Bukan Karena Aphelion, Ternyata ini Penyebab Kota-Kota di Indonesia yang Biasanya Panas Jadi Dingin

Posted on


Featured Image

Buat kita yang hidup di daerah tropis, bisa melihat butiran salju turun menjadi hal yang mustahil dilakukan. Sekalipun rumah kita ada di dataran tingi, sedingin-dinginnya juga pasti tidak sampai turun salju. Namun berbeda halnya dengan apa yang baru-baru ini terjadi di dataran tinggi Dieng dan Bandung. Masyarakat di sana dibuat heran dengan butiran kristal es yang memenuhi hamparan sawah dan ladang, membuat warnanya seketika berubah jadi putih, mirip di Eropa gitu~

Fenomena unik ini membuat masyarakat jadi heboh, sampai-sampai beredar kabar di jejaring sosial kalau peristiwa ini terjadi karena aphelion. Aphelion sendiri adalah suatu kondisi dimana posisi bumi sedang berada di titik terjauh dari matahari. Padahal menurut beberapa ahli, cuaca dingin yang memang dirasakan di banyak daerah ini bukan karena itu. Lah, terus karena apa ya? Tenang, Hoopsbyjudy News & Feature sudah merangkum informasi lengkapnya untuk kamu. Yuk, simak dulu~

Indonesia sedang dilanda suhu dingin beberapa hari belakangan ini. Tidak sedikit orang yang mengaitkannya dengan aphelion

Aphelion vs Perihelion via watchers.news

Penurunan suhu yang terjadi di Indonesia belakangan ini bisa dibilang drastis. Beberapa wilayah seperti Dieng, Wonosobo, dan Bandung sampai bisa mencapai suhu 18 derajat celsius lho. Kalau dilansir dari Kompas, yang paling ekstrem ada di Frans Sales Lega (NTT) dengan suhunya pada Rabu (4/7) kemarin mencapai 12 derajat celsius! Banyak yang bilang udara dingin yang tiba-tiba datang ini karena posisi bumi lagi jauh dari matahari, atau istilahnya aphelion.
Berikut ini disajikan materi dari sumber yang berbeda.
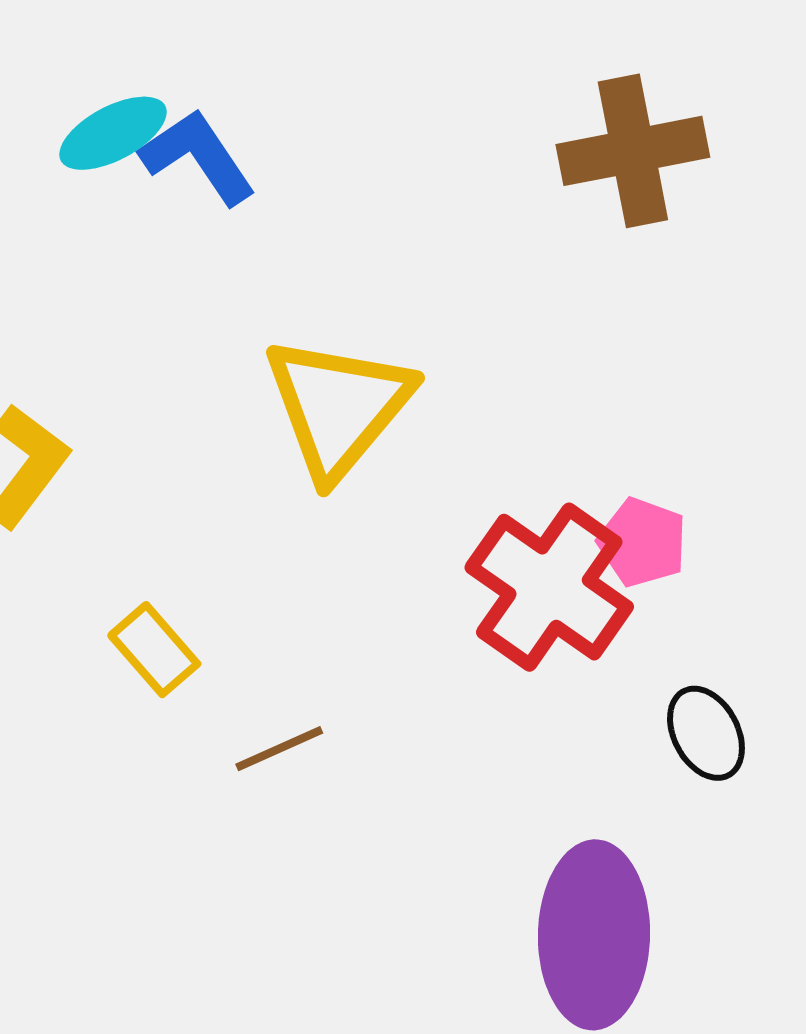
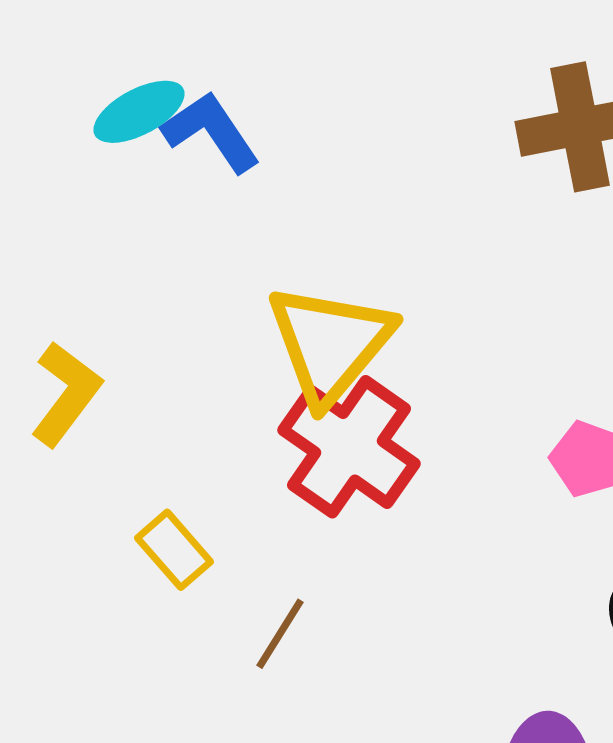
red cross: (549, 587) -> (349, 447), moved
brown line: (279, 749) -> (280, 634), turned -34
Padahal kata orang LAPAN, penurunan suhu yang terjadi di wilayah Indonesia ini justru tidak ada hubungannya dengan aphelion

Hamparan ‘salju’ via today.line.me

Thomas Djamaluddin, Kepala Lembaga Penerbangan dan Antariksa Nasional (LAPAN), seperti dikutip Tempo, justru mengatakan kalau cuaca dingin ini bukan disebabkan oleh aphelion. Aphelion sendiri memang biasanya terjadi pada bulan Juli setiap tahun. Tapi menurutnya jarak bumi dengan matahari tidak terlalu berpengaruh pada suhu di permukaan bumi. Perubahan suhu udara bisa terjadi akibat distribusi panas bumi yang juga mengalami perubahan.

Kabarnya saat ini matahari sedang berada dekat dengan bumi bagian utara, membuat selatan bumi menjadi lebih dingin dari biasanya

Angin berhembus dari selatan ke utara via www.cnnindonesia.com

Deputi Bidang Meteorologi BMKG, Mulyono R. Prabowo, mengatakan posisi matahari yang berada di utara bumi membuat tekanan udara di bagian selatan bumi menjadi lebih tinggi. Tingginya tekanan udara ini membuat angin berhembus dari selatan ke utara, mendorong awan menjauh dari selatan bumi. Hal ini menyebabkan angin dari Australia yang sifatnya dingin dan kering berhembus ke utara melewati Indonesia. Inilah yang membuat kita merasakan dingin meski sedang berada di kota yang biasanya panas, kayak Jogja misalnya…

Nah, awan yang menjauh dari selatan bumi ini juga memengaruhi distribusi panas dari matahari ke permukaan bumi lho, bikin siang panas banget, tapi malam dingin banget

Siang makin panas, malam makin dingin via www.lbc.co.uk

Tony Agus Wijaya, Kepala Stasiun Geofisika BMKG Bandung, menambahkan kalau puncak kemarau ini membuat udara siang dan malam mengalami perbedaan yang signifikan. Awan yang menjauh dari bagian selatan bumi membuat cahaya matahari di siang hari tidak terhalang untuk sampai ke permukaan bumi. Sebaliknya, di malam hari, panas matahari yang terserap permukaan bumi terpantulkan kembali ke angkasa, tanpa terhalang awan, dan membuat suhu jadi sangat dingin.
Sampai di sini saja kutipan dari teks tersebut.